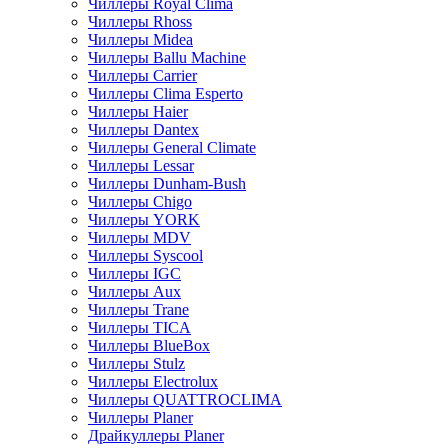
Чиллеры Royal Clima
Чиллеры Rhoss
Чиллеры Midea
Чиллеры Ballu Machine
Чиллеры Carrier
Чиллеры Clima Esperto
Чиллеры Haier
Чиллеры Dantex
Чиллеры General Climate
Чиллеры Lessar
Чиллеры Dunham-Bush
Чиллеры Chigo
Чиллеры YORK
Чиллеры MDV
Чиллеры Syscool
Чиллеры IGC
Чиллеры Aux
Чиллеры Trane
Чиллеры TICA
Чиллеры BlueBox
Чиллеры Stulz
Чиллеры Electrolux
Чиллеры QUATTROCLIMA
Чиллеры Planer
Драйкуллеры Planer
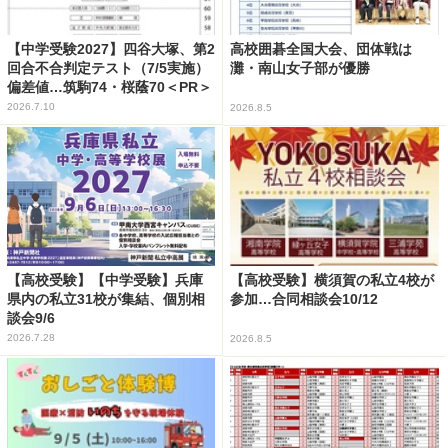
【中学受験2027】四谷大塚、第2
高校囲碁全国大会、団体戦は
回合不合判定テスト（7/5実施）
灘・南山女子部が優勝
偏差値…筑駒74・桜蔭70＜PR＞
2026.7.10
2026.8.5
【高校受験】【中学受験】兵庫
【高校受験】横須賀の私立4校が
県内の私立31校が集結、個別相
参加…合同相談会10/12
談会9/6
2026.7.28
2026.8.5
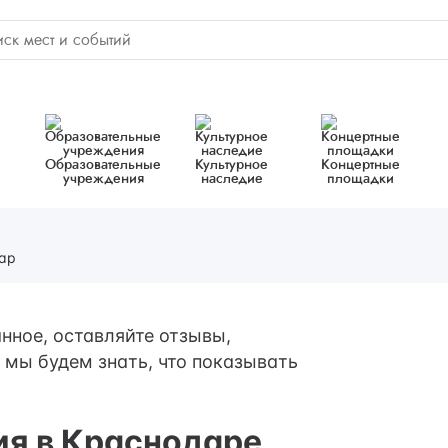
Образовательные
Культурное
Концертные
учреждения
наследие
площадки
ар
нное, оставляйте отзывы,
 мы будем знать, что показывать
ия в Краснодаре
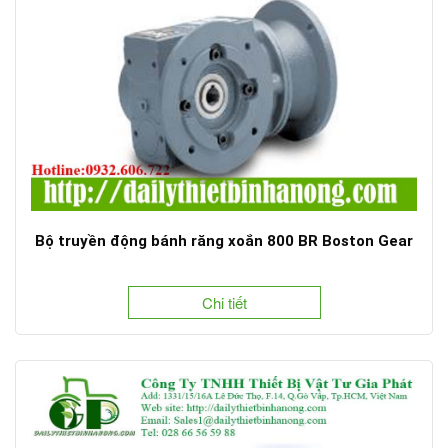
Bộ truyền động bánh răng xoắn 800 BR Boston Gear
Chi tiết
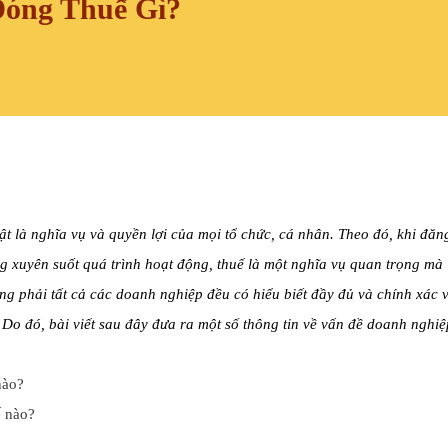
Đóng Thuế Gì?
ật là nghĩa vụ và quyền lợi của mọi tổ chức, cá nhân. Theo đó, khi đăn
g xuyên suốt quá trình hoạt động, thuế là một nghĩa vụ quan trọng mà
g phải tất cả các doanh nghiệp đều có hiểu biết đầy đủ và chính xác 
 Do đó, bài viết sau đây đưa ra một số thông tin về vấn đề doanh nghiệ
ế nào?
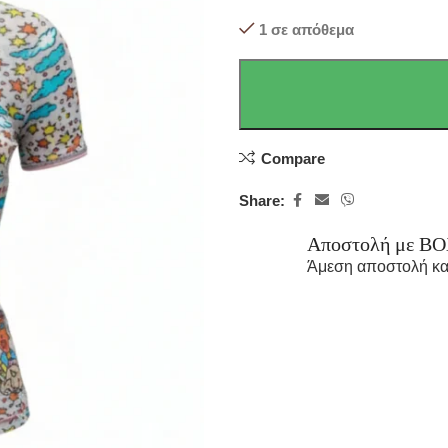
1 σε απόθεμα
Compare
Share:
Αποστολή με B
Άμεση αποστολή κα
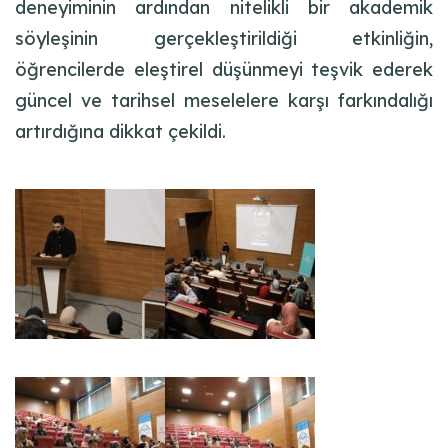
deneyiminin ardından nitelikli bir akademik
söyleşinin gerçekleştirildiği etkinliğin,
öğrencilerde eleştirel düşünmeyi teşvik ederek
güncel ve tarihsel meselelere karşı farkındalığı
artırdığına dikkat çekildi.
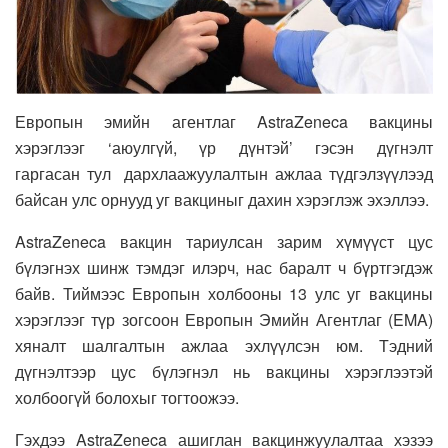
Европын эмийн агентлаг AstraZeneca вакцины
хэрэглээг ‘аюулгүй, үр дүнтэй’ гэсэн дүгнэлт
гаргасан
тул дархлаажуулалтын ажлаа түдгэлзүүлээд
байсан улс орнууд уг вакциныг дахин хэрэглэж эхэллээ.
AstraZeneca вакцин тариулсан зарим хүмүүст цус
бүлэгнэх шинж тэмдэг илэрч, нас баралт ч бүртгэгдэж
байв. Тиймээс Европын холбооны 13 улс уг вакцины
хэрэглээг түр зогсоон Европын Эмийн Агентлаг (EMA)
хяналт шалгалтын ажлаа эхлүүлсэн юм. Тэдний
дүгнэлтээр цус бүлэгнэл нь вакцины хэрэглээтэй
холбоогүй болохыг тогтоожээ.
Гэхдээ AstraZeneca ашиглан вакцинжуулалтаа хэзээ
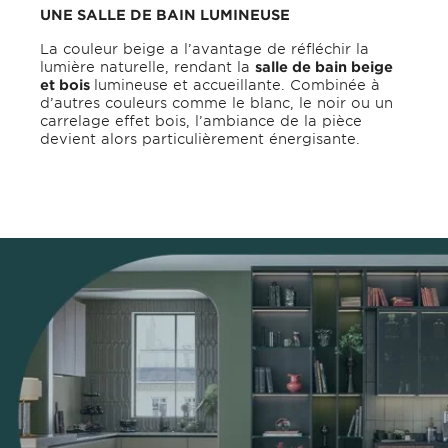
UNE SALLE DE BAIN LUMINEUSE
La couleur beige a l’avantage de réfléchir la
lumière naturelle, rendant la
salle de bain beige
et bois
lumineuse et accueillante. Combinée à
d’autres couleurs comme le blanc, le noir ou un
carrelage effet bois, l’ambiance de la pièce
devient alors particulièrement énergisante.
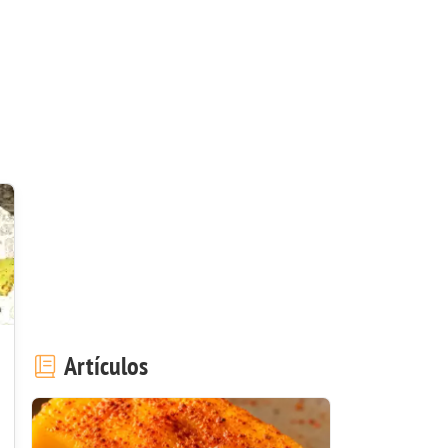
Artículos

---

• [Work required]
The copy runs from the line containing "байсан улс орнууд" through the last line of the material, both ends included. Reproduce those lines exactly and drop the pictures.

• [Solution below]
байсан улс орнууд уг вакциныг дахин хэрэглэж эхэллээ.
AstraZeneca вакцин тариулсан зарим хүмүүст цус
бүлэгнэх шинж тэмдэг илэрч, нас баралт ч бүртгэгдэж
байв. Тиймээс Европын холбооны 13 улс уг вакцины
хэрэглээг түр зогсоон Европын Эмийн Агентлаг (EMA)
хяналт шалгалтын ажлаа эхлүүлсэн юм. Тэдний
дүгнэлтээр цус бүлэгнэл нь вакцины хэрэглээтэй
холбоогүй болохыг тогтоожээ.
Гэхдээ AstraZeneca ашиглан вакцинжуулалтаа хэзээ
UNE SALLE DE BAIN LUMINEUSE
La couleur beige a l’avantage de réfléchir la
lumière naturelle, rendant la
salle de bain beige
et bois
lumineuse et accueillante. Combinée à
d’autres couleurs comme le blanc, le noir ou un
carrelage effet bois, l’ambiance de la pièce
devient alors particulièrement énergisante.
Artículos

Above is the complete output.